| Information given |
=====
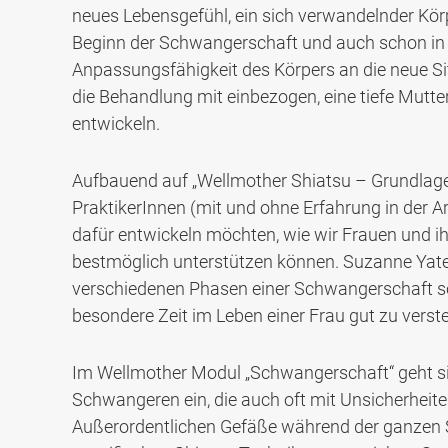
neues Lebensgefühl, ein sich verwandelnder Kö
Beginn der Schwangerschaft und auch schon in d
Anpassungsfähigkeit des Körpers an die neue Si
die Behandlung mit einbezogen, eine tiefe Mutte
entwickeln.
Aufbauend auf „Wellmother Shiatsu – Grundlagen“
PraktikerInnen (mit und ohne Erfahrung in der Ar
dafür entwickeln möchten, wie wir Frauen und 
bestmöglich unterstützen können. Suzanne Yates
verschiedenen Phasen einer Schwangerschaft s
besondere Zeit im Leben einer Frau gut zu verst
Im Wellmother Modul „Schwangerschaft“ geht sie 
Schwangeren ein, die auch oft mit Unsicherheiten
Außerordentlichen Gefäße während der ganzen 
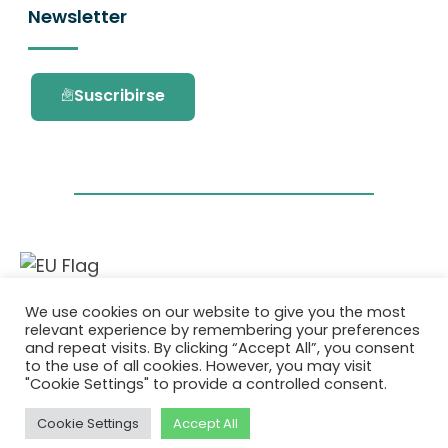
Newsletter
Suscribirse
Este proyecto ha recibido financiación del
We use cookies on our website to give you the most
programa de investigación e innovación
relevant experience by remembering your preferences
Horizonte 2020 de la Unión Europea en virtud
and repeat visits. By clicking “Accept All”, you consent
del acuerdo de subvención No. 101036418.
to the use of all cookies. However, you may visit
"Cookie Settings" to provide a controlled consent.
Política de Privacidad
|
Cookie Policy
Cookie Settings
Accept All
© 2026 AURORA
=====
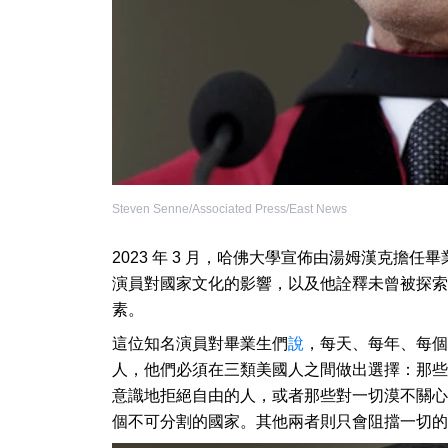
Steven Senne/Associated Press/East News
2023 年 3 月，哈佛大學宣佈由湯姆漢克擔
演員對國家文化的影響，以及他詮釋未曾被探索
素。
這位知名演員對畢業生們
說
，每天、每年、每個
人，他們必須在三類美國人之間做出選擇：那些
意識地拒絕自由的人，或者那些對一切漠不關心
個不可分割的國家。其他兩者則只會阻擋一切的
=====
| Your goal |
Produce only the lines from the line containing "die Behandlung mit" through the line containing "verschiedenen Phasen einer Schwangerschaft s", inclusive of both, exactly as they stand in the entries above.

| Response to the exercise |
die Behandlung mit einbezogen, eine tiefe Mutte
entwickeln.
Aufbauend auf „Wellmother Shiatsu – Grundlagen“
PraktikerInnen (mit und ohne Erfahrung in der Ar
dafür entwickeln möchten, wie wir Frauen und 
bestmöglich unterstützen können. Suzanne Yates
verschiedenen Phasen einer Schwangerschaft s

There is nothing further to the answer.